SQL — The math behind database pt1

A brief understanding of what we don't see in databases

Thiago Silva - @thihenos
5 min readOct 17, 2021

Introduction

This is the first of a series of articles which I will develop about SQL tips and tricks for those which are starting now on database area, and this desire was due mainly to the fact that I realize that many colleges and courses , barely pay enough attention to the database, which is the great silent villain for system performances.

Dimitri Kravtchuk, Oracle performance architect, in his performance presentation that you can check here, says that 95% of slowdown problems are always related to the application layer of the software and not to servers and databases.

And this all happens, mainly due to the lack of experience and knowledge (no one born knowing things), and for this reason, I will indicate here, some books that made me learn things in a more correct way.

What is Structured Query Language or SQL?

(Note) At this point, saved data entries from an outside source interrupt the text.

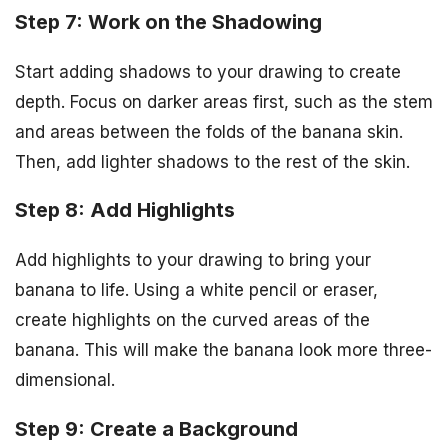
Step 7: Work on the Shadowing
Start adding shadows to your drawing to create
depth. Focus on darker areas first, such as the stem
and areas between the folds of the banana skin.
Then, add lighter shadows to the rest of the skin.
Step 8: Add Highlights
Add highlights to your drawing to bring your
banana to life. Using a white pencil or eraser,
create highlights on the curved areas of the
banana. This will make the banana look more three-
dimensional.
Step 9: Create a Background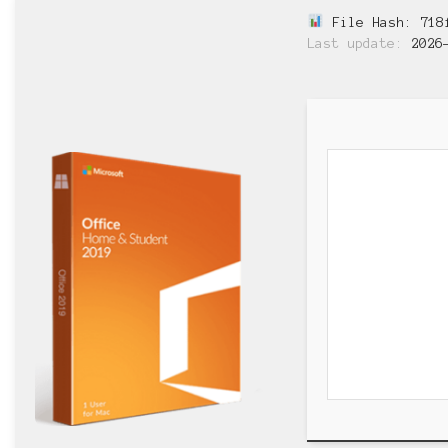
File Hash: 718f
Last update:
2026-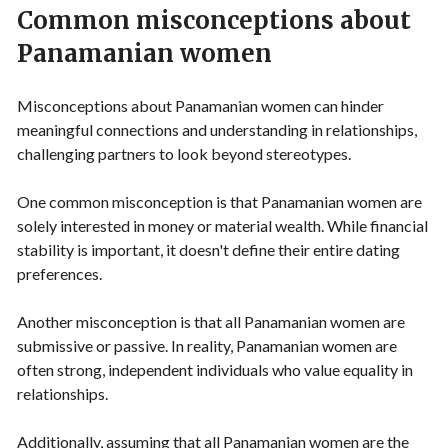
Common misconceptions about
Panamanian women
Misconceptions about Panamanian women can hinder
meaningful connections and understanding in relationships,
challenging partners to look beyond stereotypes.
One common misconception is that Panamanian women are
solely interested in money or material wealth. While financial
stability is important, it doesn't define their entire dating
preferences.
Another misconception is that all Panamanian women are
submissive or passive. In reality, Panamanian women are
often strong, independent individuals who value equality in
relationships.
Additionally, assuming that all Panamanian women are the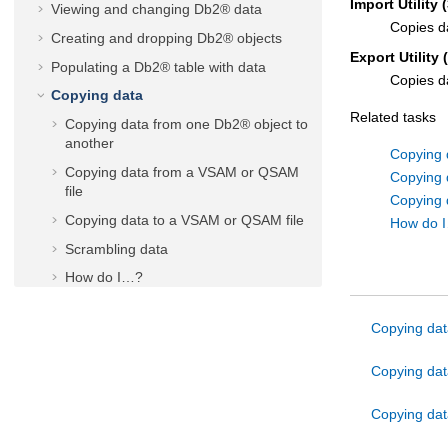
Import Utility (
Viewing and changing Db2® data
Copies d
Creating and dropping Db2® objects
Export Utility 
Populating a Db2® table with data
Copies d
Copying data
Related tasks
Copying data from one Db2® object to
another
Copying 
Copying data from a VSAM or QSAM
Copying 
file
Copying 
Copying data to a VSAM or QSAM file
How do 
Scrambling data
How do I…?
Working with lists of Db2® objects
Copying dat
Printing
Managing Db2® privileges
Copying dat
Generating batch JCL for Db2® utility
jobs
Copying dat
Working with SQL statements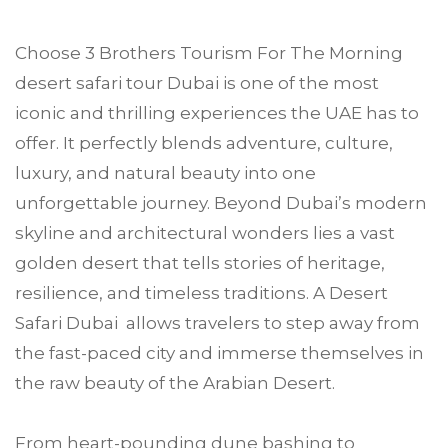
Choose
3 Brothers Tourism
For The Morning
desert safari tour
Dubai
is one of the most
iconic and thrilling experiences the UAE has to
offer. It perfectly blends adventure, culture,
luxury, and natural beauty into one
unforgettable journey. Beyond Dubai’s modern
skyline and architectural wonders lies a vast
golden desert that tells stories of heritage,
resilience, and timeless traditions. A Desert
Safari Dubai allows travelers to step away from
the fast-paced city and immerse themselves in
the raw beauty of the Arabian Desert.
From heart-pounding dune bashing to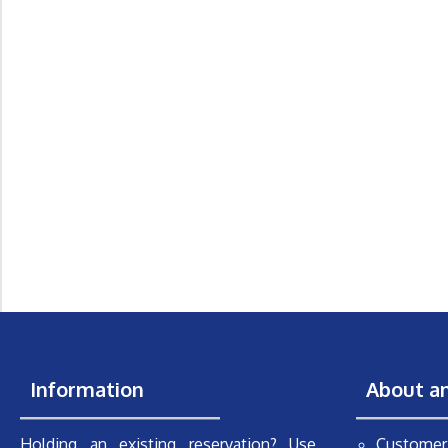
Information
About a
Holding an existing reservation? Use
Customer 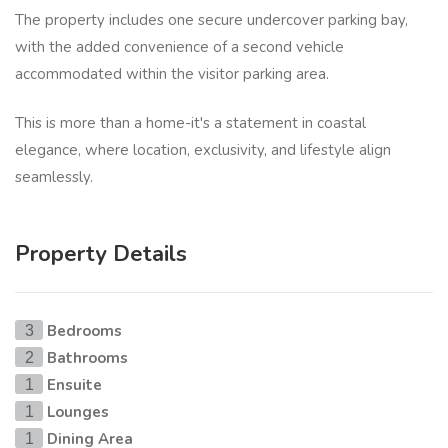
The property includes one secure undercover parking bay,
with the added convenience of a second vehicle
accommodated within the visitor parking area.
This is more than a home-it's a statement in coastal
elegance, where location, exclusivity, and lifestyle align
seamlessly.
Property Details
Bedrooms
3
Bathrooms
2
Ensuite
1
Lounges
1
Dining Area
1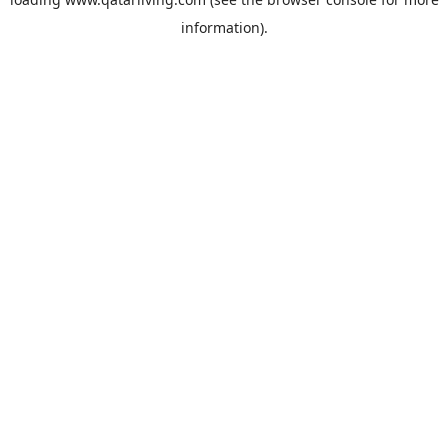
information).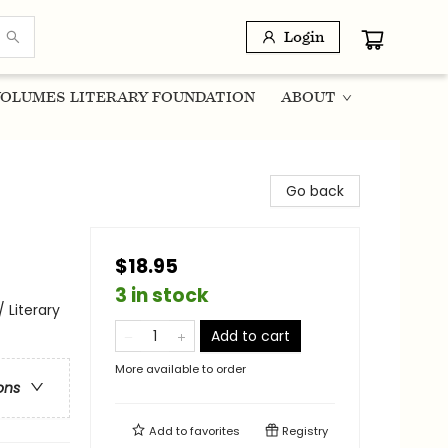
Login
OLUMES LITERARY FOUNDATION
ABOUT
Go back
$18.95
3 in stock
 Literary
Add to cart
More available to order
ons
Add to
favorites
Registry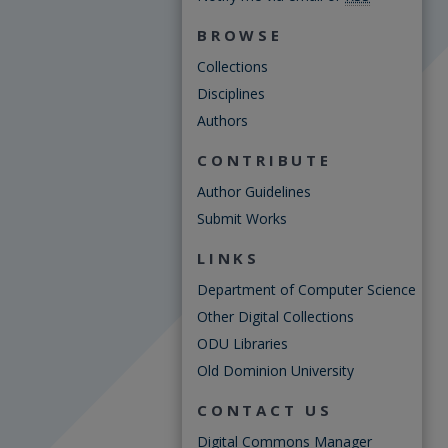
BROWSE
Collections
Disciplines
Authors
CONTRIBUTE
Author Guidelines
Submit Works
LINKS
Department of Computer Science
Other Digital Collections
ODU Libraries
Old Dominion University
CONTACT US
Digital Commons Manager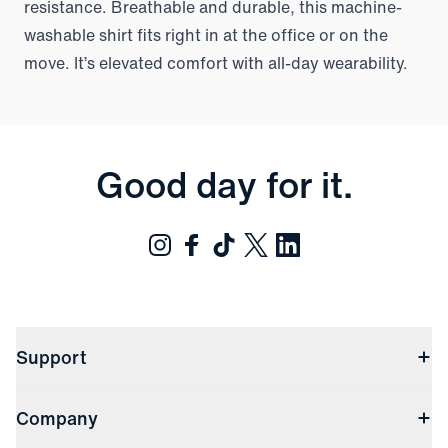
resistance. Breathable and durable, this machine-
washable shirt fits right in at the office or on the
move. It’s elevated comfort with all-day wearability.
Good day for it.
Support
Contact Us
Company
Returns & Exchanges
(opens in a new window)
Track My Order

The SQL language is a standard from ISO (International Organization for Standards) and ANSI (American National Standards Institute) which still continues to evolve (the last version I followed was updated in 2011) and it is used to manipulate information in the database. There are some cases where we come across to ​​specific languages to each database and which is very similar to SQL because it is an ISO standard, for example Microsoft’s T-SQL and Oracle’s PL/SQL, for this reason always :

  • Choice to use the standard, regardless of the database you are using. Only use non sql standard for a very important reason and that only if it really benefits for you, on the other hand, if one day you need to migrate platform, your impact will be minor if you are using standard SQL.
  • For example, in T-SQL, it accepts 2 types of “not equals” <> and != , the first is standard and the second is not.

SQL é baseado no modelo relacional matemático

The relational model is a mistake because, for many folks, the database is relational due to the table relation (foreign keys), but the term comes from mathematics.

According to the creator of the mathematical theory, Georg Cantor

Sets is any set M of a definition (total), distinct objects m (which are called elements of M) of our perception or our thought”

Which means, if M is a set of cars, we can say that every car contains tires, windows, doors, which are its m elements.

By definition: We consider that nobody interacts with an element only of a set, on the contrary, we interact with the whole, that is, hardly anyone uses a car and only interacts with the tire.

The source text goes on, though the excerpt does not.